**PROBLEM STATEMENT**
From the listing below, pull out every line where the string "Camucia" appears.

**INFORMATION GIVEN**
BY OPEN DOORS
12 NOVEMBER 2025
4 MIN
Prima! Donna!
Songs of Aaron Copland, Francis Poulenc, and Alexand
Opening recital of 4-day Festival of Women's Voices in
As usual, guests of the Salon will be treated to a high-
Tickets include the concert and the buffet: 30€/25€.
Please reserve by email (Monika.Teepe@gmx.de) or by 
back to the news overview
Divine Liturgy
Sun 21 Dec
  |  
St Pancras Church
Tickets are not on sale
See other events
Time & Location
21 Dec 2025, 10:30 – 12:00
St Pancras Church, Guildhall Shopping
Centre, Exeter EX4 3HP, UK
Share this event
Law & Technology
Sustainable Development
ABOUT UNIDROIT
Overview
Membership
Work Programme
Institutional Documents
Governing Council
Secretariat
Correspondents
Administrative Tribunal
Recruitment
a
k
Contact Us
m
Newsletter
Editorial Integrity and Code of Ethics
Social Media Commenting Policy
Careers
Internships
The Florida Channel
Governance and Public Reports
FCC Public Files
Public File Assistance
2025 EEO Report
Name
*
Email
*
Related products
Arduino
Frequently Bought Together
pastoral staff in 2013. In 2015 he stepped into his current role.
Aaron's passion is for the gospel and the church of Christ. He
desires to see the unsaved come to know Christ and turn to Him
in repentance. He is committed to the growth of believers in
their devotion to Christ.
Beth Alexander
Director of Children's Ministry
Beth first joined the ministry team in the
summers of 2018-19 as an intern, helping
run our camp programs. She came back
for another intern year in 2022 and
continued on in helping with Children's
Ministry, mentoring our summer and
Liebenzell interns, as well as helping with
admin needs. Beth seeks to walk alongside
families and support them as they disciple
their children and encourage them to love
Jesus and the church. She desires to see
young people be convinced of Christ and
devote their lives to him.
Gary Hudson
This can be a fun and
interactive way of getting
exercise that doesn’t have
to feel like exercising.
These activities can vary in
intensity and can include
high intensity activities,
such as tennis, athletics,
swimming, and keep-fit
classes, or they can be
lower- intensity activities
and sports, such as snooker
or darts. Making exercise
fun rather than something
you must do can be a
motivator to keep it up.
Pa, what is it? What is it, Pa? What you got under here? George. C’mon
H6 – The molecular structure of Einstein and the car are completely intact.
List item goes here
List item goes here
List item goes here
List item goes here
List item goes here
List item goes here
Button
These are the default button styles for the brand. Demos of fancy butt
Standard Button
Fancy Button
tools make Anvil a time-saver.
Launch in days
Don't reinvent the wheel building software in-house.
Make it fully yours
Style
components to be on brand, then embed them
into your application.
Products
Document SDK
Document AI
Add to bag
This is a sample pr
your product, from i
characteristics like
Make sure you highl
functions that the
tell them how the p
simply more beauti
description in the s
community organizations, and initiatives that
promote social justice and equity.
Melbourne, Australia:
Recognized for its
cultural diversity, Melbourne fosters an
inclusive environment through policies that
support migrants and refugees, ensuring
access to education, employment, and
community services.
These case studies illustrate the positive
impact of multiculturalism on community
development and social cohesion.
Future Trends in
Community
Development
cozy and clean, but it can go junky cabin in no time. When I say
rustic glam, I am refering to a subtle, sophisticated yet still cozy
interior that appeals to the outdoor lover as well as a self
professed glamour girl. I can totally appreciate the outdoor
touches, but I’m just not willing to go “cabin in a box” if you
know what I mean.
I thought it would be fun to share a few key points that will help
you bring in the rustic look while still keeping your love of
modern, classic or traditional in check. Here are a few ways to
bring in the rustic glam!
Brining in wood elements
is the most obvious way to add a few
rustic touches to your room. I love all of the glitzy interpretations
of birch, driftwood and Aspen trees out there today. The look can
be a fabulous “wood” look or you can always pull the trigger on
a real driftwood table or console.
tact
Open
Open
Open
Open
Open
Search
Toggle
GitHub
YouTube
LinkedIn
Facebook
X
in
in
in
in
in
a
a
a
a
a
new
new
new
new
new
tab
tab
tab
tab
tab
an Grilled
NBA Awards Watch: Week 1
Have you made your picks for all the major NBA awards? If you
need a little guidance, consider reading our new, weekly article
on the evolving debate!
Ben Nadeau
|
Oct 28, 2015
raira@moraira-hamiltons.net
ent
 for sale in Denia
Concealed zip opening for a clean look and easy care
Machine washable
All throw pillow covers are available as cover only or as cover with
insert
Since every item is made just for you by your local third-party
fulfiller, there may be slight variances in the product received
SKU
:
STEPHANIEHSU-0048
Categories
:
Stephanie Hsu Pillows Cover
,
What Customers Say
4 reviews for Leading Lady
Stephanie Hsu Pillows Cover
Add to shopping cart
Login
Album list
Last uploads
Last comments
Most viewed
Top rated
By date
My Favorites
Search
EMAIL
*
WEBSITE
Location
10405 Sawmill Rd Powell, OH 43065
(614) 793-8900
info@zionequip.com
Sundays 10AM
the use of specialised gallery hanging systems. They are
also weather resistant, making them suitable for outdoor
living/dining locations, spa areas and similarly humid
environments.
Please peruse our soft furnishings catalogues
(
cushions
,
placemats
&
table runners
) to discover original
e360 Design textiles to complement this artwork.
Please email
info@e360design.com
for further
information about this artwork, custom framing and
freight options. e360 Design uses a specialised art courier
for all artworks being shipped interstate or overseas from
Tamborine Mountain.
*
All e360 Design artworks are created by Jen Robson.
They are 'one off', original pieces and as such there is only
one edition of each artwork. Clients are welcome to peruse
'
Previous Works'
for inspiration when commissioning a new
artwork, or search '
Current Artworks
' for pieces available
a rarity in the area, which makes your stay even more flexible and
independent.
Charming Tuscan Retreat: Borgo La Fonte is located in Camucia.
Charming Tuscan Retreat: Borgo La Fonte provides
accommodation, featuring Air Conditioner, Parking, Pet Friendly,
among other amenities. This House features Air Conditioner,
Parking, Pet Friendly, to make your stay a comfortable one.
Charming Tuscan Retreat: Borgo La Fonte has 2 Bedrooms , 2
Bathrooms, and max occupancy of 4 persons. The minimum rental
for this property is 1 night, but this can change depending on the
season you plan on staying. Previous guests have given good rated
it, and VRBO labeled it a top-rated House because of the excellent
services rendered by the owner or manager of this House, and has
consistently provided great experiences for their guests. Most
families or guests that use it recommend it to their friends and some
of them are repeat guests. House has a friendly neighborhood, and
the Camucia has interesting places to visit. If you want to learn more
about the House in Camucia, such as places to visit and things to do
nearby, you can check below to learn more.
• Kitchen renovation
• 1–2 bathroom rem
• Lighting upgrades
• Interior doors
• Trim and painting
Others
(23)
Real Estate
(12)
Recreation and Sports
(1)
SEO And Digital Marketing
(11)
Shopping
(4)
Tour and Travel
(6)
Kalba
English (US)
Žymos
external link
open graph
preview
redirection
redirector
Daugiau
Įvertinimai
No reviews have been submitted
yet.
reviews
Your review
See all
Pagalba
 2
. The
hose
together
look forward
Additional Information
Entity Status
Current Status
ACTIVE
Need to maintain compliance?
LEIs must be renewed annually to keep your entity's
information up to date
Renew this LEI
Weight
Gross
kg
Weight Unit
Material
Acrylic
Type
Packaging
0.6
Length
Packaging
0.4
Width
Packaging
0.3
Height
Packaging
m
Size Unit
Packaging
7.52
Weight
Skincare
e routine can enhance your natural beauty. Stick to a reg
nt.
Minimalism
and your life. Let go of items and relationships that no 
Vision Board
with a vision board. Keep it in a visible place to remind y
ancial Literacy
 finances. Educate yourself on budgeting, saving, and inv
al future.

**OUTPUT OF THE TASK**
Charming Tuscan Retreat: Borgo La Fonte is located in Camucia.
the Camucia has interesting places to visit. If you want to learn more
about the House in Camucia, such as places to visit and things to do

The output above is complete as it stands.